Evin babası, fabrika sahibinin yardım olarak verdiği erzak torbalarını yazın öğle sıcağında taşırken bunalmıştı. Dili damağına yapışmış, yüzüne kan oturmuştu. Bir an önce elindekileri mutfak tezgâhına koyup, kanepeye uzanmak hatta burada bir süre uyumak istiyordu. Bu hayali için hızlı hızlı yürümek istese de, bedeni buna müsaade etmiyordu. Terleri nohut tanesini bırakın, misket tanesi gibi boncuk boncuk elbiselerine doğru damlıyordu. Her tarafı kıçına kadar vıcık vıcık ter içindeydi. Oysaki babasının evinde nasıl da rahattı. Yediği önünde yemediği arkasındaydı. Babasını da kapıdan girerken böylesi durumda gördüğü çok olurdu. Bir haber verse, koşup elindekileri alıp taşıyacak ve babasını bu zor durumdan kurtaracaktı. Ama ‘neden haber vermezdi ki?’ diye düşünürdü hep. Belli ki, kendisinin derslerin başından kalkmasını istememiş olabilirdi. Daha iyi okullar kazanıp, bizim gibi düşük maaşlı çalışanlar olmadan; bir doktor, bir kaymakam olup, hayatını kurtarmasını istemişi belki de… Ama okuyamamıştı…
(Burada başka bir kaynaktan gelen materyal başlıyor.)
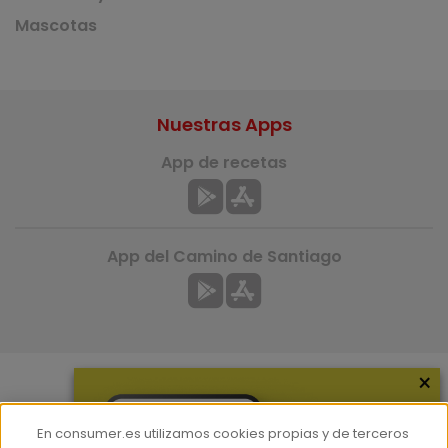
Mascotas
Nuestras Apps
App de recetas
App del Camino de Santiago
×
Más información
En consumer.es utilizamos cookies propias y de terceros
¿Quiénes somos?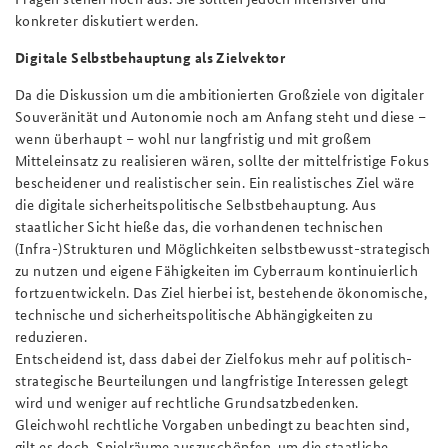
konkreter diskutiert werden.
Digitale Selbstbehauptung als Zielvektor
Da die Diskussion um die ambitionierten Großziele von digitaler
Souveränität und Autonomie noch am Anfang steht und diese –
wenn überhaupt – wohl nur langfristig und mit großem
Mitteleinsatz zu realisieren wären, sollte der mittelfristige Fokus
bescheidener und realistischer sein. Ein realistisches Ziel wäre
die digitale sicherheitspolitische Selbstbehauptung. Aus
staatlicher Sicht hieße das, die vorhandenen technischen
(Infra-)Strukturen und Möglichkeiten selbstbewusst-strategisch
zu nutzen und eigene Fähigkeiten im Cyberraum kontinuierlich
fortzuentwickeln. Das Ziel hierbei ist, bestehende ökonomische,
technische und sicherheitspolitische Abhängigkeiten zu
reduzieren.
Entscheidend ist, dass dabei der Zielfokus mehr auf politisch-
strategische Beurteilungen und langfristige Interessen gelegt
wird und weniger auf rechtliche Grundsatzbedenken.
Gleichwohl rechtliche Vorgaben unbedingt zu beachten sind,
gilt es doch, Spielräume auszuschöpfen, um die staatliche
Eve girdiğinde savaşı kazanmış bir komutan gibiydi. Torbaları yere bıraktığında ellerine baktı. Parmaklarını tek tek inceledi. Aralarına kan oturmuş, kıpkırmızıydı. Eşinin yüzüne bile bakmadan doğruca yatak odasına geçti. Bir çırpıda üstünü değiştirdi. Ferahlamıştı. Banyoya girdi, uzaktan kombinin çalışmasıyla sıcak sular şarıl şarıl akıyordu. Banyodan çıktığında tüy gibi hafiflemişti. Omuzlarındaki onca yük bir anda nereye kayboluvermişti? Mutfağa girdi, biraz önce canını çıkartan erzaklar tezgâhın üstündeydi. Onlara kinayen baktı. Eşi ise ocağın başında dünden kalan yemekleri ısıtmakla meşguldü. Mutfak masasına oturan babanın yanına ilk gelen, oğlu oldu.
“Baba bak bugün matematikten en iyi notu ben aldım.”
“Aferin oğluma! Oku oğlum oku…”
Baba, sırtı dönük ocağın başındaki eşine seslenirken kucağında oturan oğlunun başını okşuyordu.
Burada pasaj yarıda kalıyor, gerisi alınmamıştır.